Despite the losses that we have all suffered, we should keep things in perspective. I know that what used to be my “portfolio” now more closely resembles a Post-It note and people are panicking about their losses, but give some thought to what we have gained in our lives. In our peculiar thought process, we humans tend to focus more on the pain loss than the joy of gain.

If I were to ask how much your 401(k) lost last year, most of you could probably give a pretty accurate dollar amount or percentage. Now if I were to ask how much your investments increased in the year prior to the financial crisis, you likely have no idea. That’s just how we tend to think.

Here is another example to consider. Imagine you are walking down a sidewalk and find a $5 bill. You feel pretty good for a minute or two, but soon forget about it. As you’re walking down the sidewalk, you come across a vending machine and have a sudden craving for some Funyuns. You put in a crisp one dollar bill and punch “G-4”. The dispenser screw begins to turn and then the unthinkable happens… the machine stops and your Funyuns remain precariously perched on their rack. In your anger and disappointment, you shake the machine but to no avail. Your anticipation for those deep fried onion flavored corn snacks turns to utter defeat when you realize that the bag will not drop.

Even though that bag of Funyuns probably only cost 50 cents, the disappointment you feel for that loss is greater than the joy you received from finding 10 times that amount on the sidewalk. There are $5 bills to be found all over the place. It would probably do us all some good if we started being thankful for them and stopped obsessing over our teetering Funyuns.



The Christmas season is upon us. If you didn’t know that, let me also inform you that we recently had an election, the economy stinks, and the world is not flat. Now that we are officially in a recession (duh!) and many breadwinners are trying to figure out how to win bread, a lot of you are particularly stressed this year. Maybe you have lost a job, had your hours cut, or are just fearful about what the future holds – regardless of the reason, there has been no better time to reconsider your gift-giving practices.

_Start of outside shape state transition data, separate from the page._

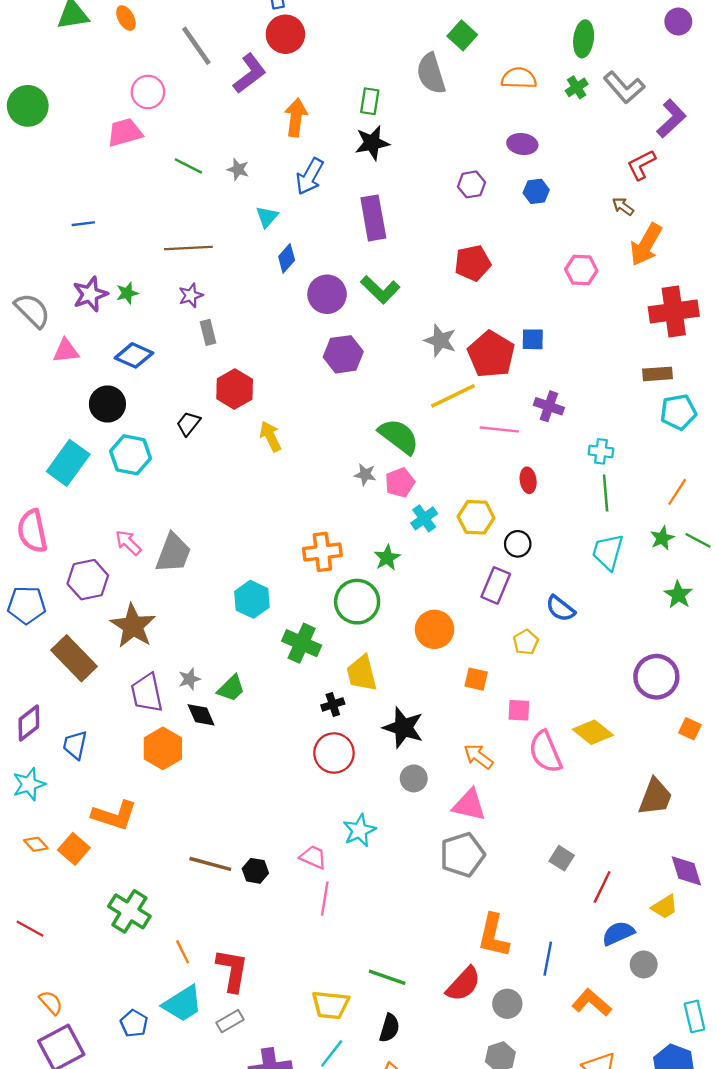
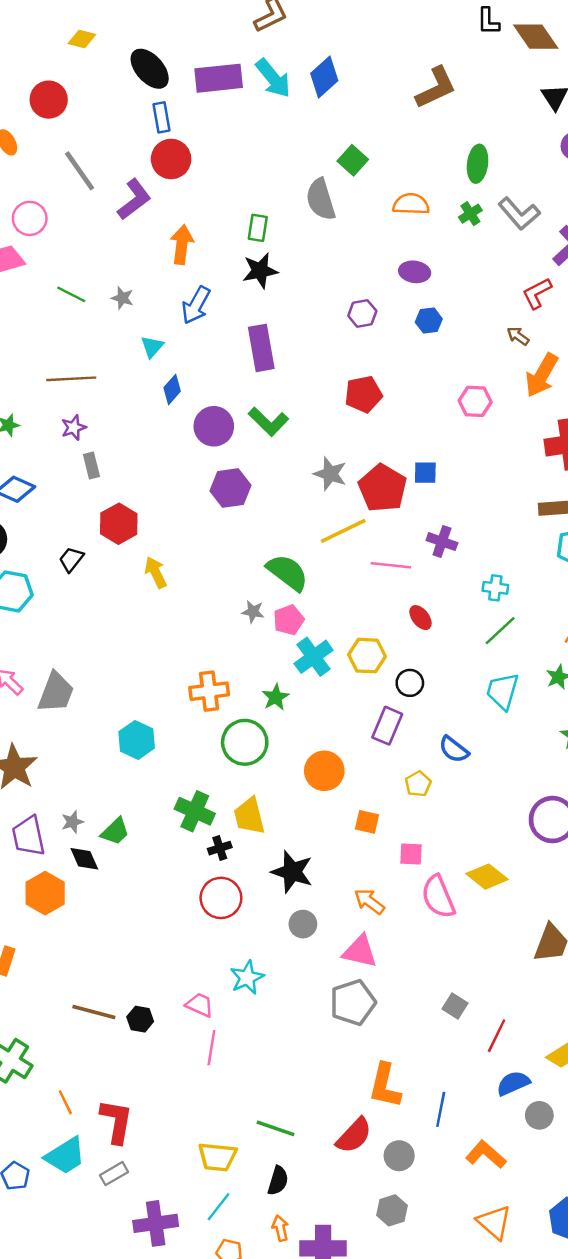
red ellipse: (528, 480) -> (421, 618), turned -30
green line: (606, 493) -> (500, 631), turned 52
cyan cross: (424, 518) -> (314, 657), size x1.4
green cross: (302, 643) -> (195, 811), moved

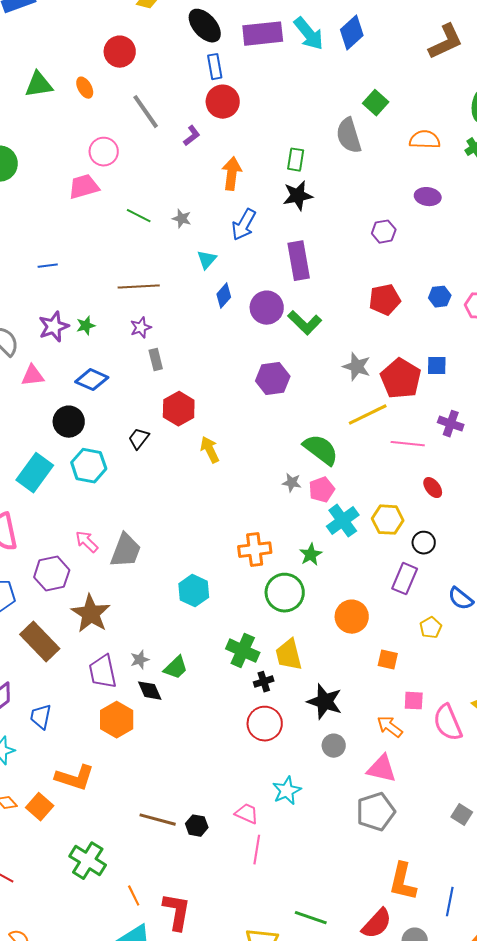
purple L-shape: (134, 199) -> (192, 136), size x0.6
blue hexagon: (429, 321) -> (440, 297), moved
purple circle: (214, 426) -> (267, 308), moved
pink square: (411, 854) -> (414, 701), moved

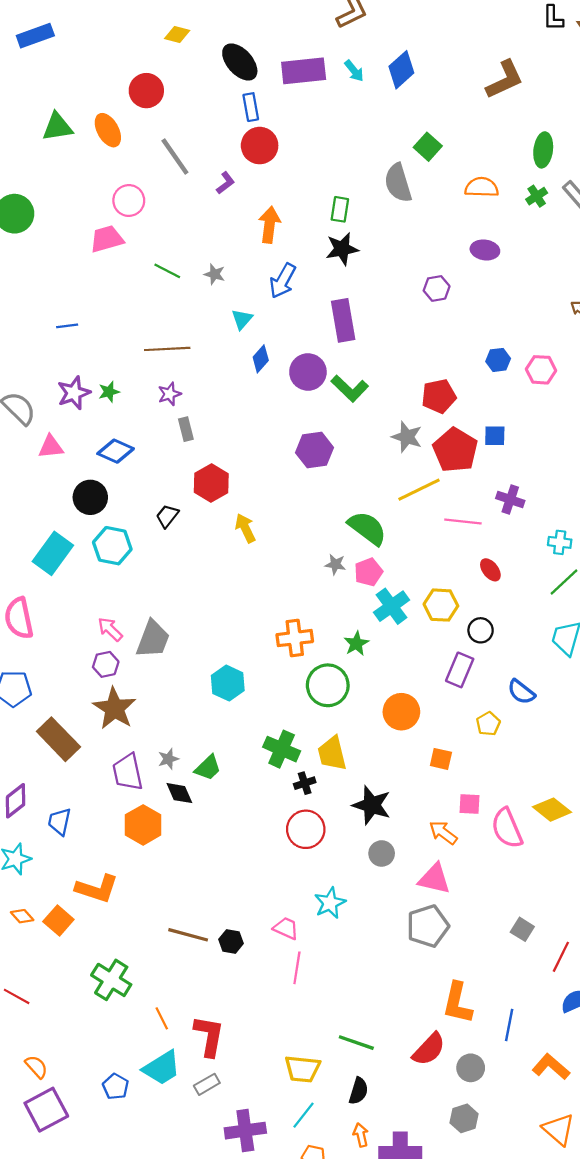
cyan arrow: (309, 34) -> (354, 71), size x0.6
orange ellipse: (85, 88) -> (108, 130), size x1.4
red pentagon: (385, 300) -> (439, 396), moved
purple hexagon: (52, 574) -> (106, 664), moved, size x0.7

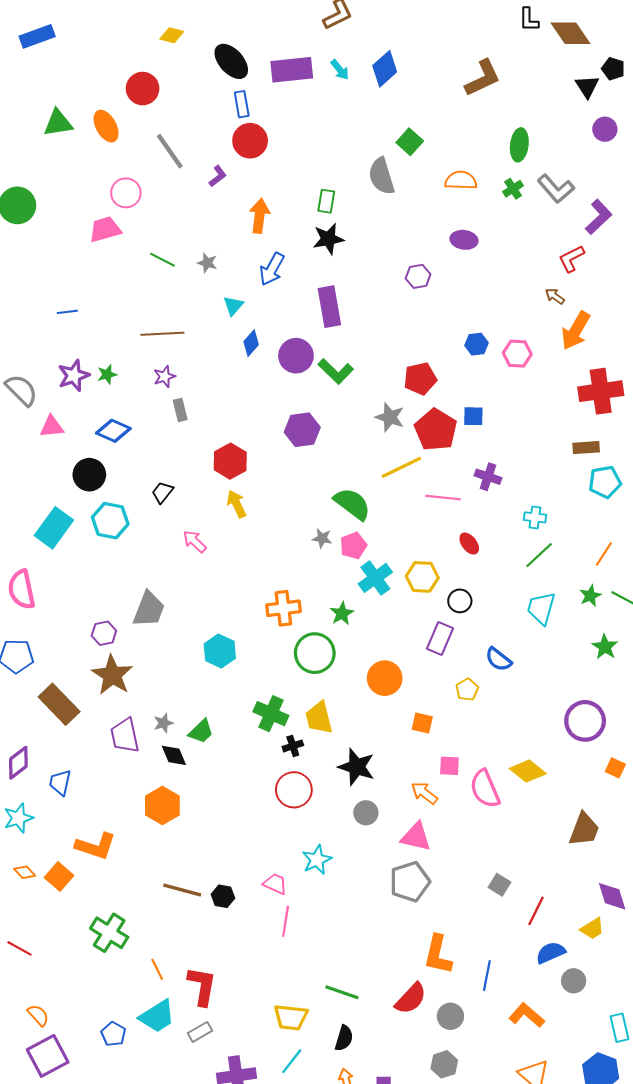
red hexagon: (211, 483) -> (230, 461), moved
pink arrow: (110, 629) -> (195, 541), moved
orange hexagon: (143, 825) -> (162, 805), moved

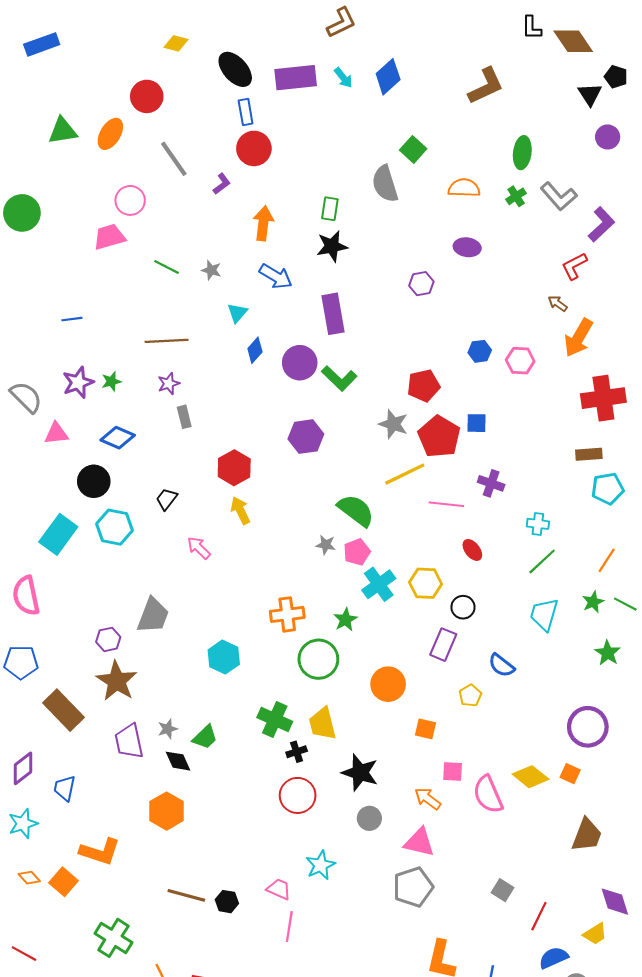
orange ellipse: (106, 126) -> (110, 134), turned 60
blue arrow: (272, 269) -> (276, 276), turned -88
orange square: (615, 768) -> (570, 774), moved

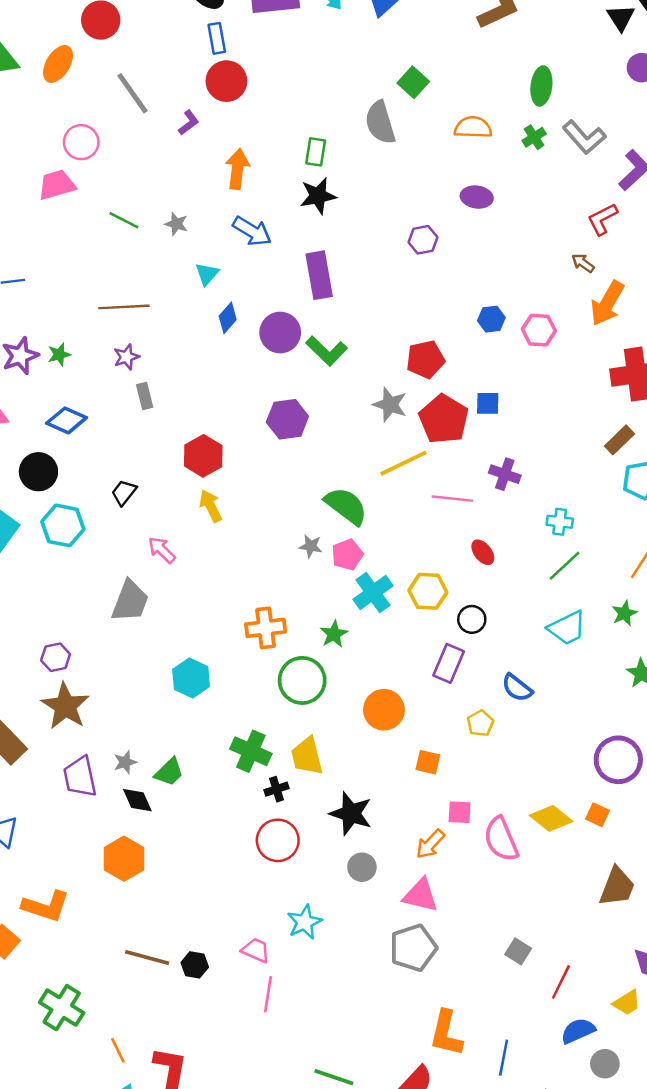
brown rectangle: (589, 454) -> (620, 440), turned -40
cyan trapezoid: (544, 614) -> (567, 628), turned -132
gray trapezoid: (153, 615) -> (130, 601), moved
orange arrow: (428, 799) -> (430, 844), turned -84

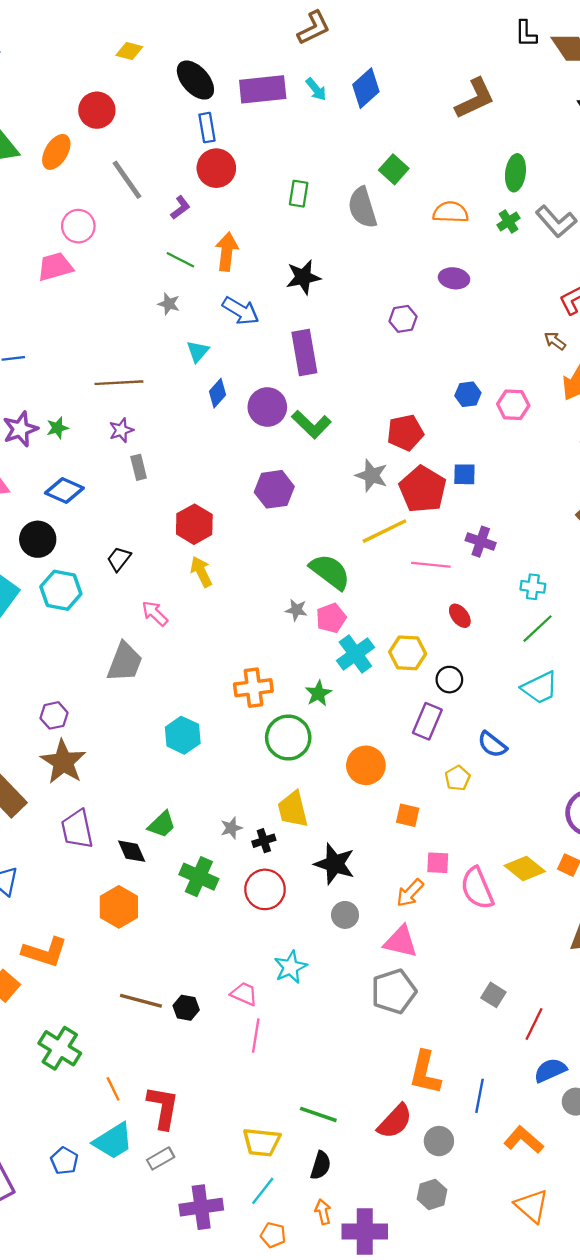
green rectangle: (316, 152) -> (299, 194), moved
green line: (124, 220) -> (180, 260), moved
green cross: (251, 751) -> (199, 877), moved
gray star: (125, 762) -> (231, 828), moved

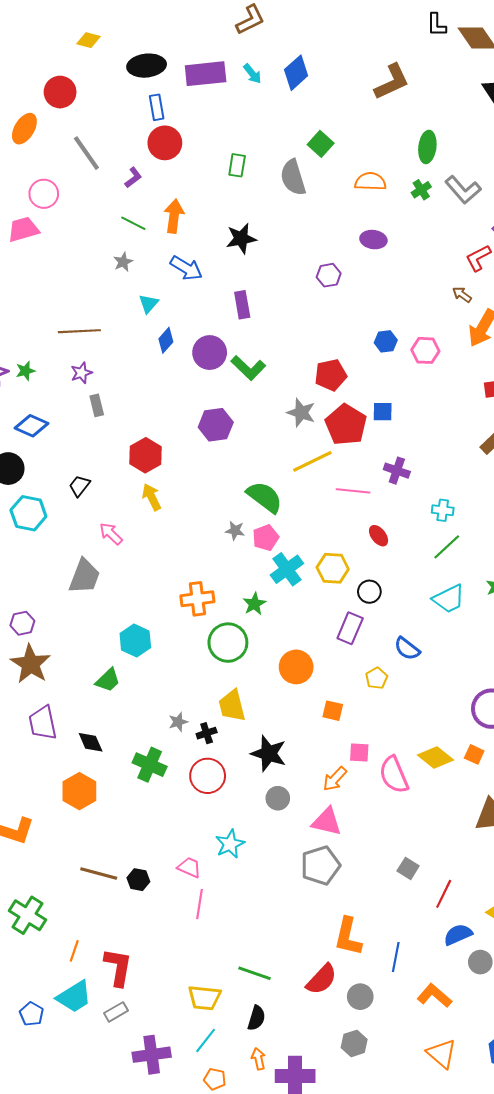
black ellipse: (195, 80) -> (147, 66), turned -54
gray star: (169, 304) -> (123, 262), turned 30
purple rectangle: (304, 353) -> (242, 305), size x0.7
green trapezoid: (162, 824) -> (108, 680), moved
orange line: (113, 1089) -> (74, 951), turned 45

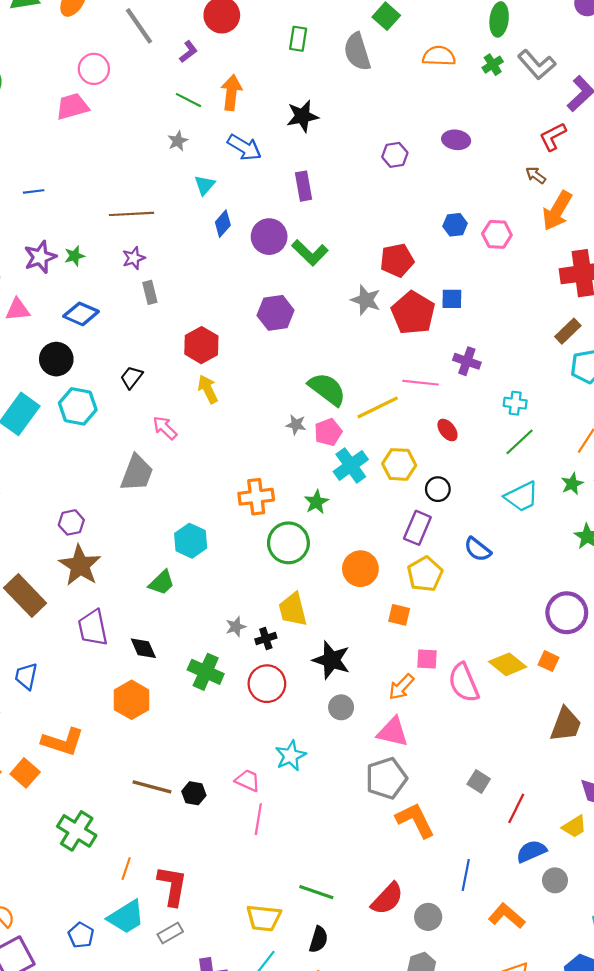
purple ellipse: (373, 240) -> (456, 140), moved
yellow line: (312, 461) -> (378, 407), moved
yellow pentagon: (376, 678) -> (425, 574), moved, size x1.5
orange L-shape: (348, 937) -> (415, 820), moved, turned 141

The economic doom and gloom does give rise to some great bargains out there. The way bank stocks are falling, I’m thinking about buying my wife a bank branch as a stocking stuffer – hey, it’s cheaper than an i-Phone. Seriously, our family decided to cut back on the gift-giving this year. We are going to take some of the money that we would have spent on superfluous “stuff” and anonymously give it to a family that is struggling. I’m not telling you this to boast, but to hopefully motivate you to do something similar.

Another alternative is to get creative with the gifts that you are giving. Instead of spending money, consider spending time on your gift recipients. What do you do well? Whether you are a physical workhorse, a nurturing caregiver, or the creative type, there is probably a service you can render or something that you can make that will brighten someone else’s Christmas this year. Who knows, maybe combining your talents and abilities in a way that is a service to others will help you understand what will offer you true success in life.